常に視点が「わたし」ことロングビーチ市警殺人課刑事のダニエル・ベケット(ダニー)で固定されているので読み易い。相棒のジェンと共に猟奇殺人事件の犯人を追う。
まず初めに、どうせ何度も行き来する事になるのに律儀に人物紹介を読み込む所から。そこで、一覧にグレンとダリルがいる事に海外ドラマ、主にデッドがウォーキングするアレが好きな同士達は過剰反応してくれるはずだ。
表紙にある禍々しいククリナイフにて腹部を滅多刺し、更に子宮を串刺しにされた被害者 エリザベス・アン・ウィリアムズ。犯人は戦利品として彼女の左手首を持ち去っていた。結果的に連続殺人とはなるが一貫してこの事件と終始向き合う形なので内容は比較的コンパクト且つ濃密ではある。
一応、転々物ではあるのやもしれないがそこまでの経緯は多少強引さが目立つ。これは確実にこのままでは終わらないと良くも悪くも身構える事が出来た。終盤での犯人との腹の探り合いの中、決定的な一言を浴びせ逃げ道を塞ぐ。このベタしかし確実に痺れる展開は見事だったのだが、その後の急展開サスペンスな白熱戦はベリベリショート。ドドンパ並の急発進と短さだ。
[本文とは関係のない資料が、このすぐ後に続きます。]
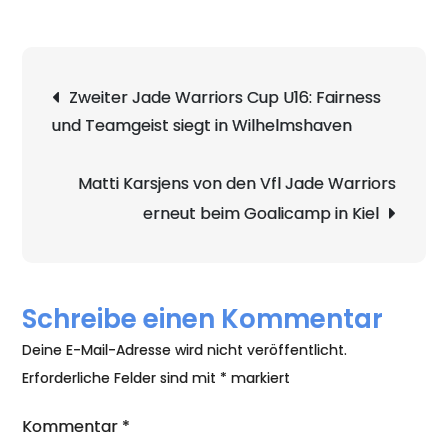
Nachwuc
der
Jade
Beitragsnavigation
Zweiter Jade Warriors Cup U16: Fairness
Warriors
und Teamgeist siegt in Wilhelmshaven
beim
Showspo
Event
Matti Karsjens von den Vfl Jade Warriors
in
erneut beim Goalicamp in Kiel
der
Nordfros
Schreibe einen Kommentar
Deine E-Mail-Adresse wird nicht veröffentlicht.
Erforderliche Felder sind mit
*
markiert
Kommentar
*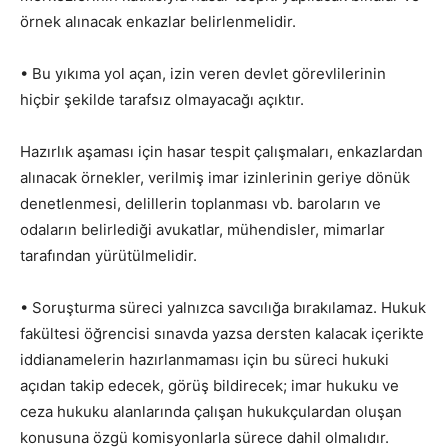
örnek alınacak enkazlar belirlenmelidir.
• Bu yıkıma yol açan, izin veren devlet görevlilerinin
hiçbir şekilde tarafsız olmayacağı açıktır.
Hazırlık aşaması için hasar tespit çalışmaları, enkazlardan
alınacak örnekler, verilmiş imar izinlerinin geriye dönük
denetlenmesi, delillerin toplanması vb. baroların ve
odaların belirlediği avukatlar, mühendisler, mimarlar
tarafından yürütülmelidir.
• Soruşturma süreci yalnızca savcılığa bırakılamaz. Hukuk
fakültesi öğrencisi sınavda yazsa dersten kalacak içerikte
iddianamelerin hazırlanmaması için bu süreci hukuki
açıdan takip edecek, görüş bildirecek; imar hukuku ve
ceza hukuku alanlarında çalışan hukukçulardan oluşan
konusuna özgü komisyonlarla sürece dahil olmalıdır.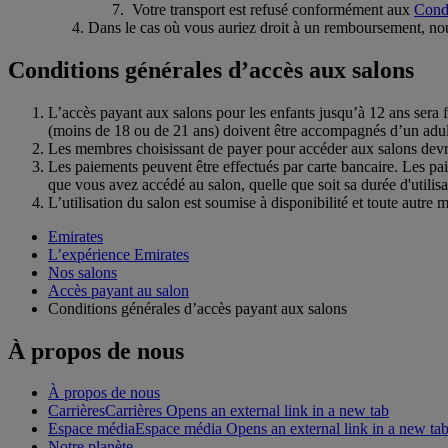
Votre transport est refusé conformément aux
Condi
Dans le cas où vous auriez droit à un remboursement, nou
Conditions générales d’accès aux salons
L’accès payant aux salons pour les enfants jusqu’à 12 ans sera f
(moins de 18 ou de 21 ans) doivent être accompagnés d’un adul
Les membres choisissant de payer pour accéder aux salons devront
Les paiements peuvent être effectués par carte bancaire. Les p
que vous avez accédé au salon, quelle que soit sa durée d'utilisa
L’utilisation du salon est soumise à disponibilité et toute autre 
Emirates
L’expérience Emirates
Nos salons
Accès payant au salon
Conditions générales d’accès payant aux salons
À propos de nous
À propos de nous
Carrières
Carrières Opens an external link in a new tab
Espace média
Espace média Opens an external link in a new ta
Notre planète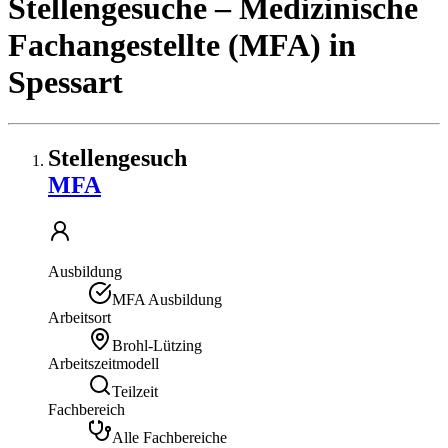
Stellengesuche
– Medizinische
Fachangestellte (MFA)
in
Spessart
Stellengesuch
MFA
Ausbildung
MFA Ausbildung
Arbeitsort
Brohl-Lützing
Arbeitszeitmodell
Teilzeit
Fachbereich
Alle Fachbereiche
「悪い夢さえ見なければ」タイトルを噛ませたダニーの心理は理解出来るがちょっと弱くも感じた。手網の握り方次第でいくらでも深みの増強が見込めるのに、どうしても彼の軽薄さが悪目立ちしてしまう。しかし、スポットは当たっていないように感じるがダニーとジェンの男女バディ、二人の意思の疎通が凄くかっこ良かった。掛け合いがスマートなんだよなぁ(´﹃`)ジュルリ
ダニーとジェンは勿論、ロングビーチ市警殺人課の仲間達とそれを率いるルイス警部補の静かな血気盛んさが心地よい。矛盾しているが、警察としての冷静さと犯人に対しての憎悪と情熱が見事に調和していた。物語として特筆した部分は残念ながら見当たらなかったが気持ちは晴れ晴れ、気持ちの良い余韻に包まれている。
調べてみると続編があるらしい。
次はミショーン、マギー辺りが出てくるのだろうか(デッドがウォーキング)機会があれば手に取りたいと思います。無難に面白かったです。